П.: Вы говорите, что задача ювенальной юстиции — не столько деньги, но тем не менее все-таки без денег не обошлось. Происходит и по-другому. Я сейчас говорю конкретно про нашу страну. Возьмем случай с матерью, края ушла в запой и заперла своих детей в частном доме, и 5 малышей чуть не сгорели заживо. Мне кажется, очевиден ответ, с кем остались эти дети. Из семьи их не изъяли, они по-прежнему живут и растут с матерью. Собственно говоря, получается, что если у нас нет закона о ювенальной юстиции, то и закон против таких родителей не совсем у нас работает?
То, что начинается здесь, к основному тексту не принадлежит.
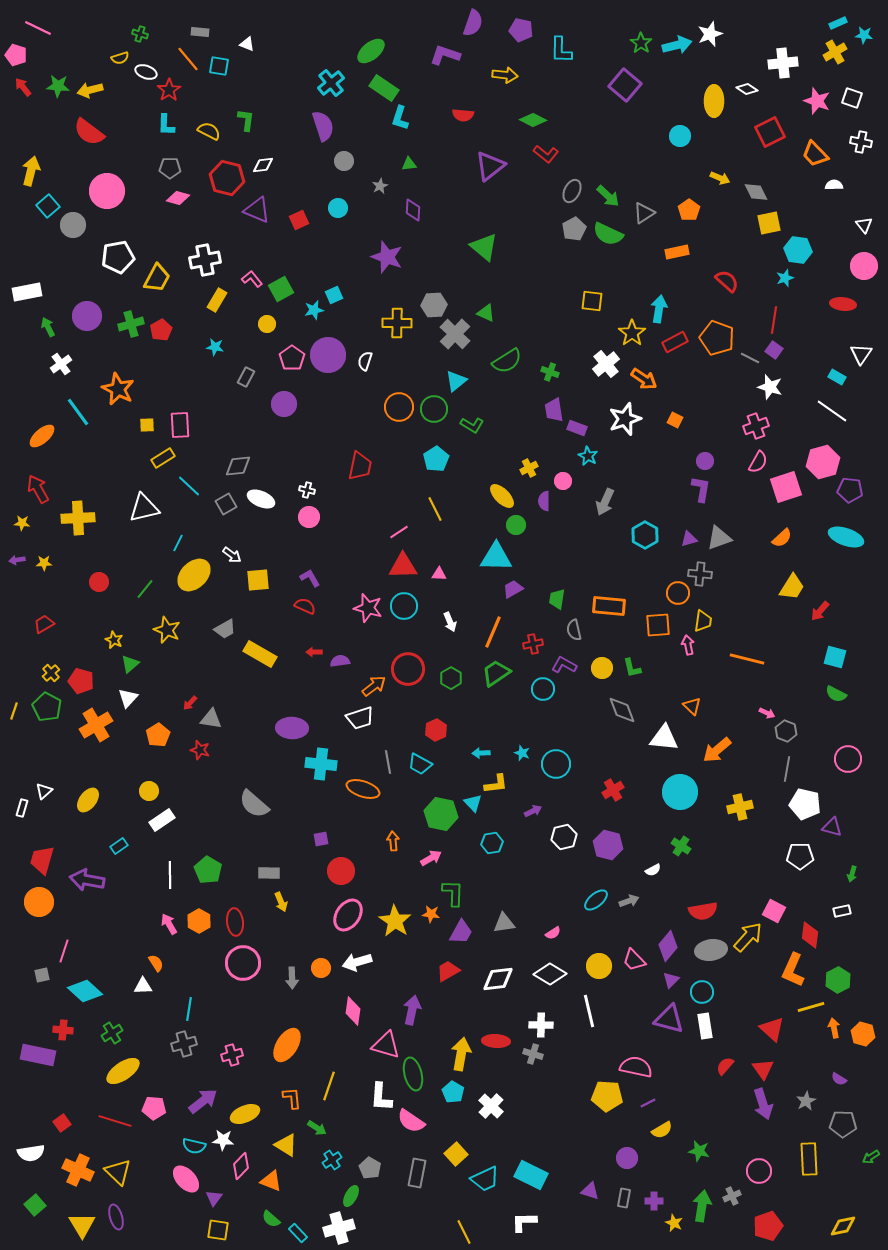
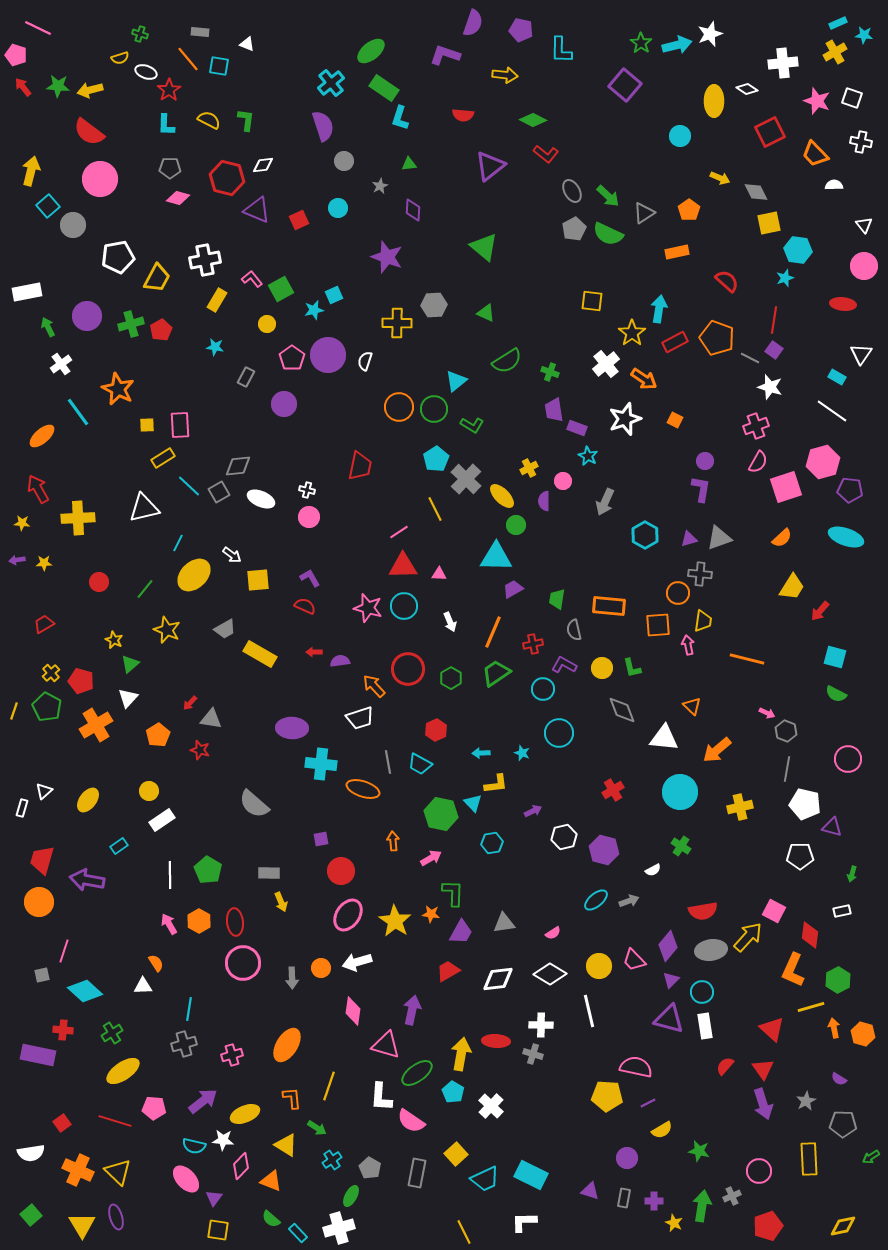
yellow semicircle at (209, 131): moved 11 px up
pink circle at (107, 191): moved 7 px left, 12 px up
gray ellipse at (572, 191): rotated 55 degrees counterclockwise
gray cross at (455, 334): moved 11 px right, 145 px down
gray square at (226, 504): moved 7 px left, 12 px up
orange arrow at (374, 686): rotated 95 degrees counterclockwise
cyan circle at (556, 764): moved 3 px right, 31 px up
purple hexagon at (608, 845): moved 4 px left, 5 px down
green ellipse at (413, 1074): moved 4 px right, 1 px up; rotated 68 degrees clockwise
green square at (35, 1205): moved 4 px left, 10 px down
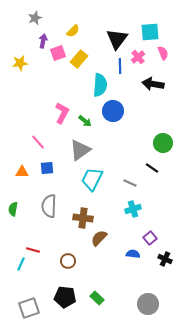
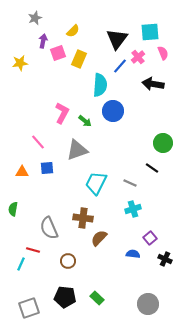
yellow rectangle: rotated 18 degrees counterclockwise
blue line: rotated 42 degrees clockwise
gray triangle: moved 3 px left; rotated 15 degrees clockwise
cyan trapezoid: moved 4 px right, 4 px down
gray semicircle: moved 22 px down; rotated 25 degrees counterclockwise
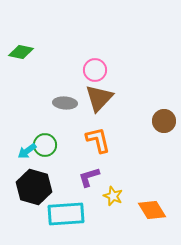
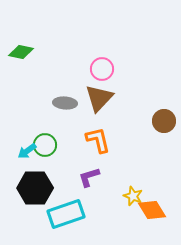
pink circle: moved 7 px right, 1 px up
black hexagon: moved 1 px right, 1 px down; rotated 16 degrees counterclockwise
yellow star: moved 20 px right
cyan rectangle: rotated 15 degrees counterclockwise
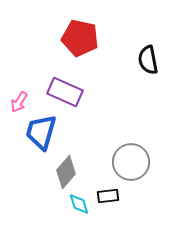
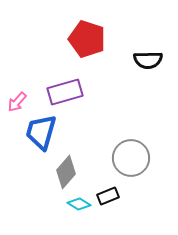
red pentagon: moved 7 px right, 1 px down; rotated 6 degrees clockwise
black semicircle: rotated 80 degrees counterclockwise
purple rectangle: rotated 40 degrees counterclockwise
pink arrow: moved 2 px left; rotated 10 degrees clockwise
gray circle: moved 4 px up
black rectangle: rotated 15 degrees counterclockwise
cyan diamond: rotated 40 degrees counterclockwise
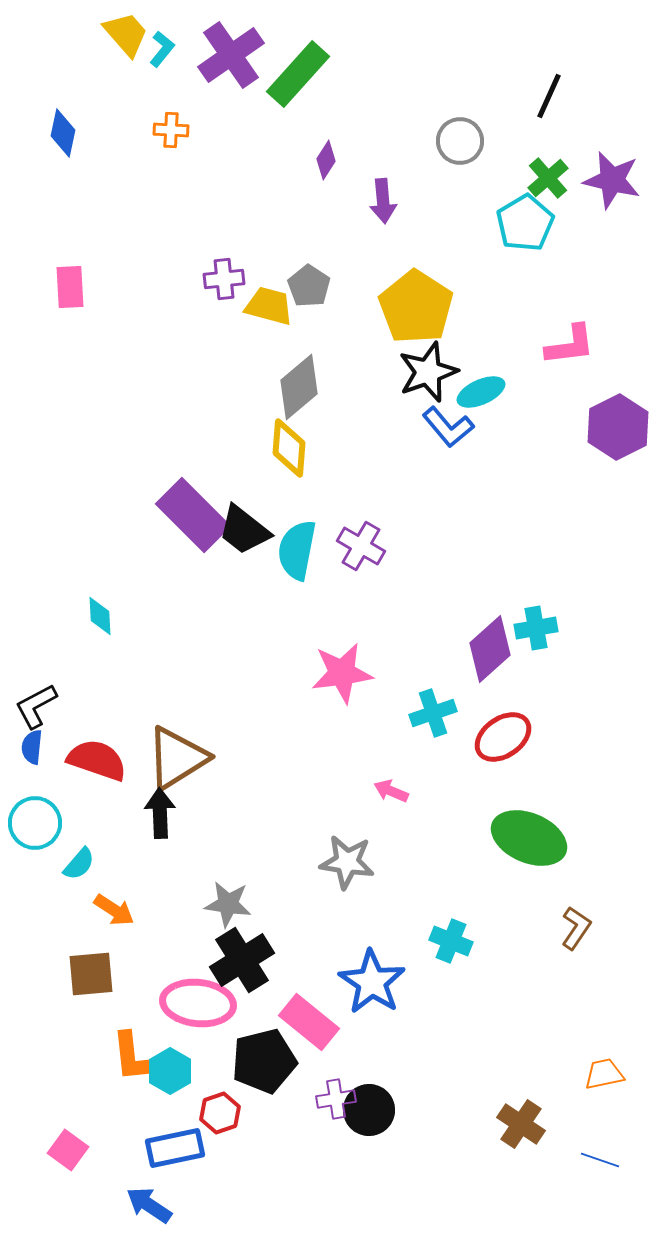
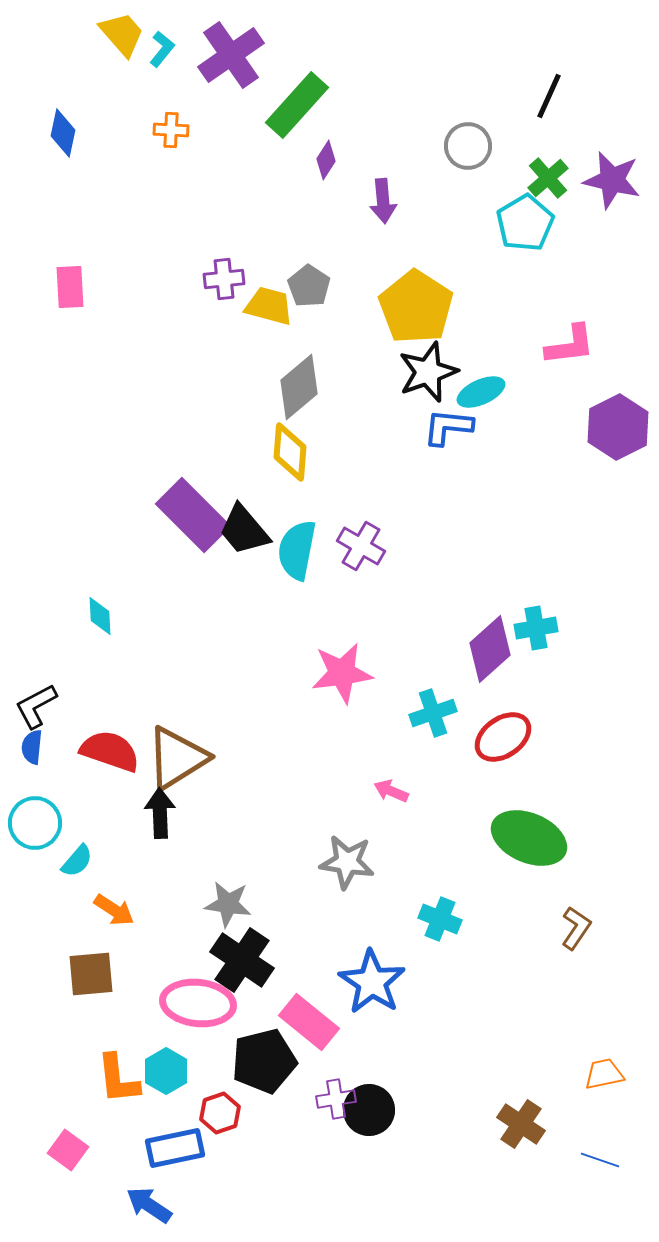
yellow trapezoid at (126, 34): moved 4 px left
green rectangle at (298, 74): moved 1 px left, 31 px down
gray circle at (460, 141): moved 8 px right, 5 px down
blue L-shape at (448, 427): rotated 136 degrees clockwise
yellow diamond at (289, 448): moved 1 px right, 4 px down
black trapezoid at (244, 530): rotated 12 degrees clockwise
red semicircle at (97, 760): moved 13 px right, 9 px up
cyan semicircle at (79, 864): moved 2 px left, 3 px up
cyan cross at (451, 941): moved 11 px left, 22 px up
black cross at (242, 960): rotated 24 degrees counterclockwise
orange L-shape at (133, 1057): moved 15 px left, 22 px down
cyan hexagon at (170, 1071): moved 4 px left
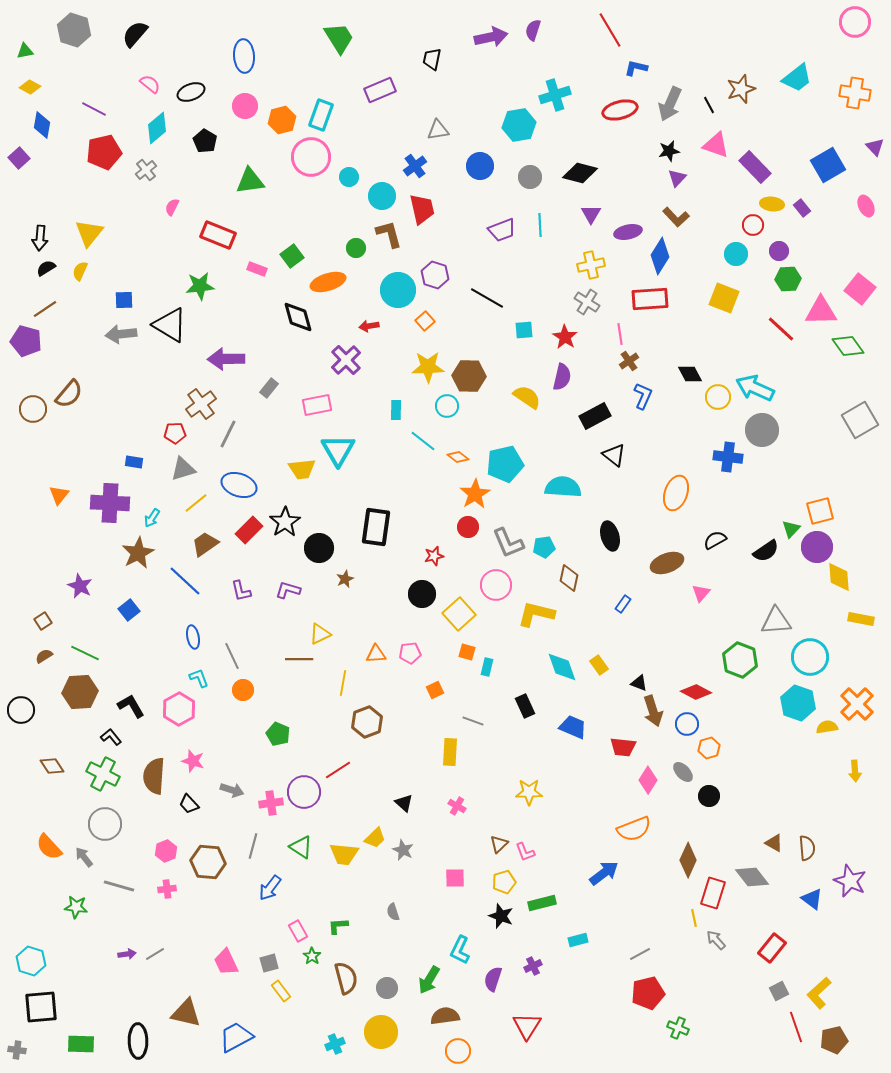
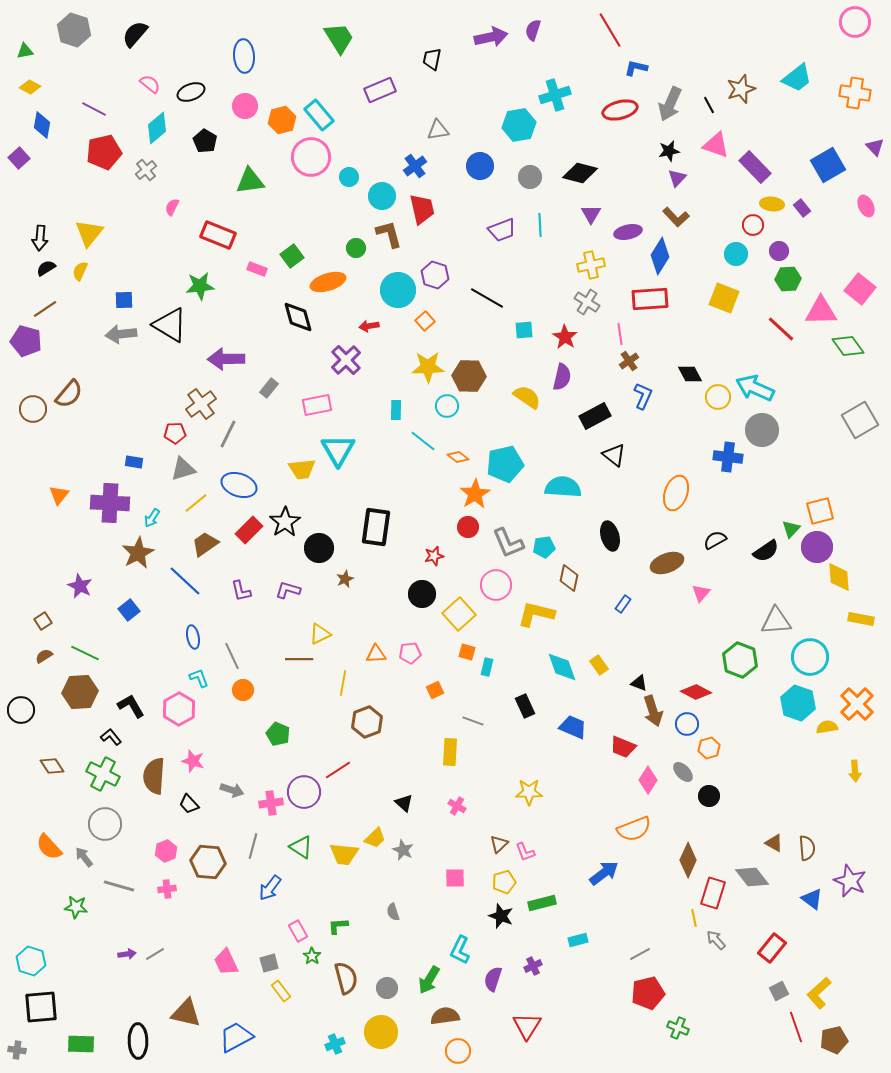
cyan rectangle at (321, 115): moved 2 px left; rotated 60 degrees counterclockwise
red trapezoid at (623, 747): rotated 16 degrees clockwise
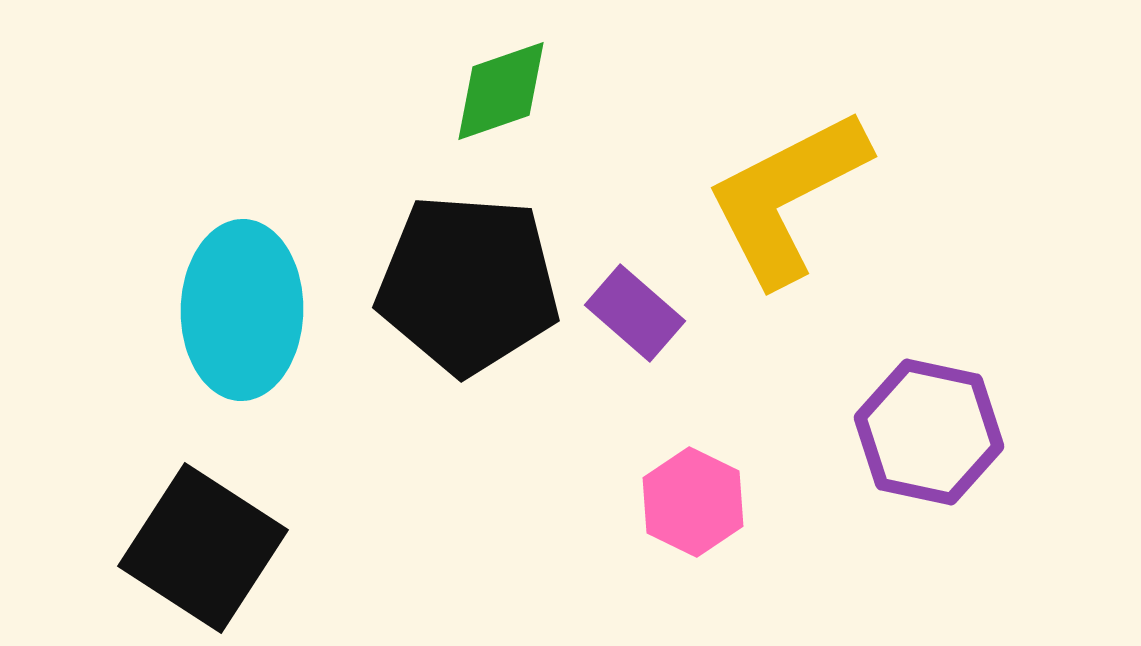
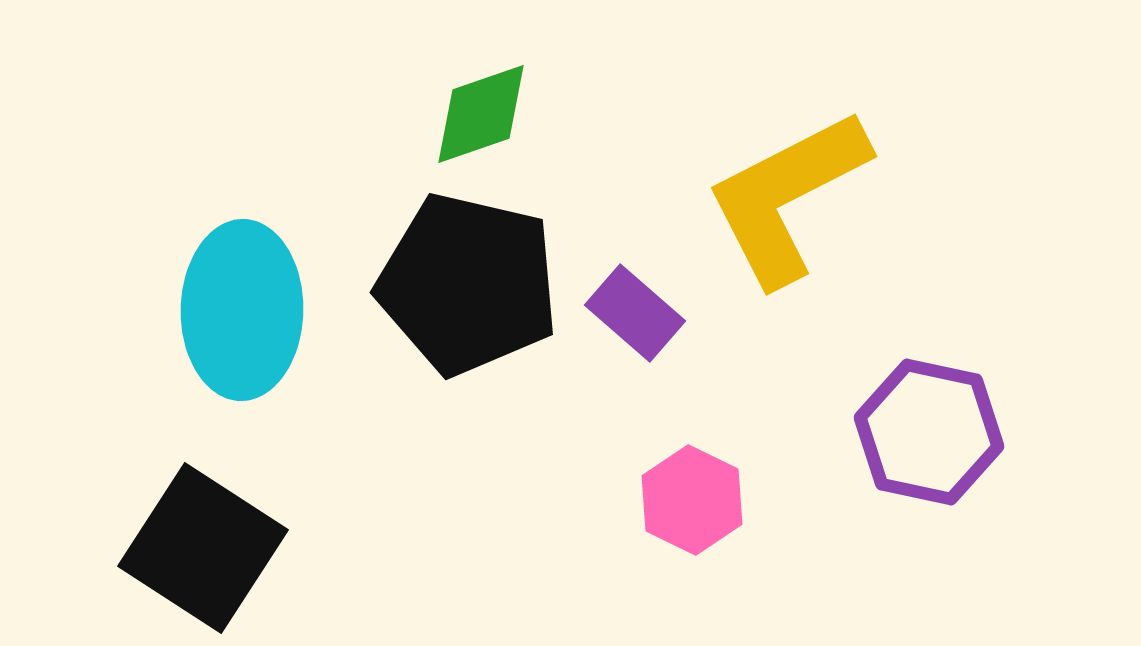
green diamond: moved 20 px left, 23 px down
black pentagon: rotated 9 degrees clockwise
pink hexagon: moved 1 px left, 2 px up
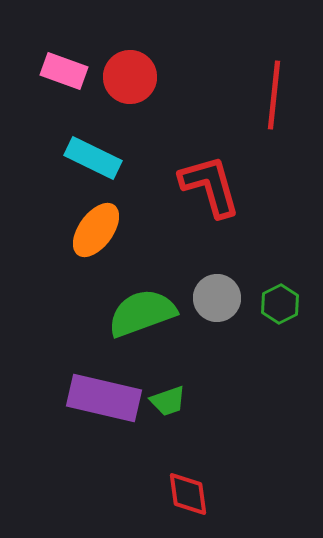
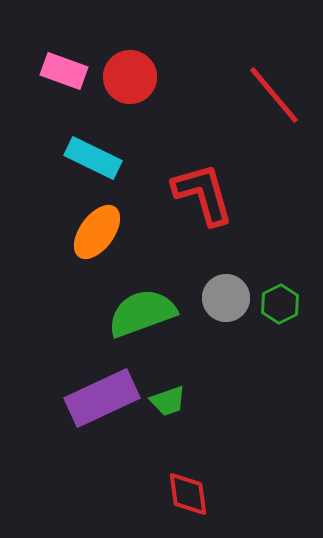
red line: rotated 46 degrees counterclockwise
red L-shape: moved 7 px left, 8 px down
orange ellipse: moved 1 px right, 2 px down
gray circle: moved 9 px right
purple rectangle: moved 2 px left; rotated 38 degrees counterclockwise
В.: Я думаю, что в этом конкретном случае органы опеки недостаточно четко сработали и не довели это дело до суда. Если бы в суде доказательства были предъявлены, этих детей точно изъяли бы. Пресловутый человеческий фактор, от которого мы не застрахованы. А представляете, какие злоупотребления будут тогда, когда детей можно изымать без документов, я уже не говорю о суде и следствии? В Европе дети изымаются на 90 дней без каких-либо доказательств. Понятно, что за это время можно нарыть что угодно и заставить ребенка сказать что угодно и подготовить любые документы. Если родители там начинают, по-русски скажем, «возникать» и «качать права», их лишают возможности даже видеться с детьми. Вы же знаете случай Ирины Берксет? Она уже больше трех лет не только не видела своего ребенка, она не имеет возможности разговаривать с ним по телефону, переписываться. Это ад, и к этому все идет сейчас у нас.

П.: К вам вопрос от зрителей: как вы относитесь к тому, что дети детского омбудсмена Павла Астахова рождаются и живут за границей? Как в этих условиях можно говорит о защите прав детей в России?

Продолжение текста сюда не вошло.